■ **Task statement**: Locate the line that contains "nciar anúncios em" in the entries below, then repeat it and every following line through the line that contains "permitido por um", exactly, and no others.

■ **Entries shown**:

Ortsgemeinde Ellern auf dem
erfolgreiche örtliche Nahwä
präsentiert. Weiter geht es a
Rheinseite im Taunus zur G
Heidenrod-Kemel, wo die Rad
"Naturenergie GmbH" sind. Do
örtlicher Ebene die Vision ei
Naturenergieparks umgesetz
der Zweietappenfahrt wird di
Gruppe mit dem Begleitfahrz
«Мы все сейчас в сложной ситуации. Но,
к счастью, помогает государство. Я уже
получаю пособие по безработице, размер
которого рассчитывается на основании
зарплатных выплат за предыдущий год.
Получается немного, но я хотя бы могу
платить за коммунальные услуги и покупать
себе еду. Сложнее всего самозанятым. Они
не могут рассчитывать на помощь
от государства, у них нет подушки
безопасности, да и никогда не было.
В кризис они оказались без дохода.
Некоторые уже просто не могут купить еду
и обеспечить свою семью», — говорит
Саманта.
==
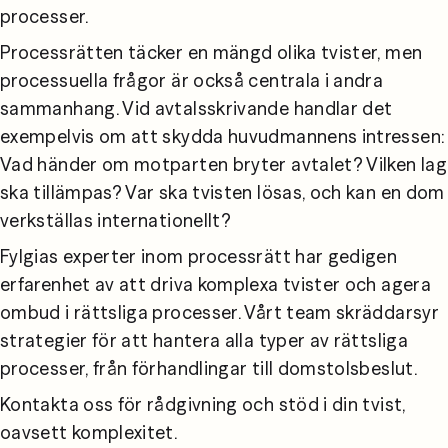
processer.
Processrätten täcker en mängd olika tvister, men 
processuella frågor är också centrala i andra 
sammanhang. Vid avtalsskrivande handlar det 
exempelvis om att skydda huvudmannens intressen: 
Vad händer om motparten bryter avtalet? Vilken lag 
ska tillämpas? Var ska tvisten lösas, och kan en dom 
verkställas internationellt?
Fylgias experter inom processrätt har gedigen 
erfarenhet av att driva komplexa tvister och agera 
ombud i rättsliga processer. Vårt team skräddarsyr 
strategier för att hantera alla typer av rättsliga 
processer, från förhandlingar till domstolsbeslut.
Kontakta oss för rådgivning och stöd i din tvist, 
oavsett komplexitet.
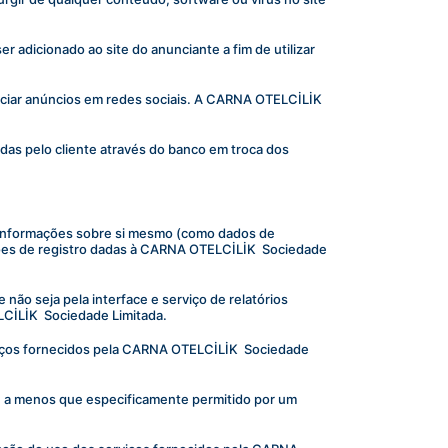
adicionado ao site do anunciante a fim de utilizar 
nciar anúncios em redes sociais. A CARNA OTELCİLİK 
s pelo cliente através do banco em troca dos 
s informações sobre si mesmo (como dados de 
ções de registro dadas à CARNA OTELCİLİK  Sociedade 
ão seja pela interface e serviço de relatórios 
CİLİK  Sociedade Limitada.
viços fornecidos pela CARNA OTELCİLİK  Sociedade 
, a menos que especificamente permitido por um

■ **Reply to the task**:
nciar anúncios em redes sociais. A CARNA OTELCİLİK 
s pelo cliente através do banco em troca dos 
s informações sobre si mesmo (como dados de 
ções de registro dadas à CARNA OTELCİLİK  Sociedade 
ão seja pela interface e serviço de relatórios 
CİLİK  Sociedade Limitada.
viços fornecidos pela CARNA OTELCİLİK  Sociedade 
, a menos que especificamente permitido por um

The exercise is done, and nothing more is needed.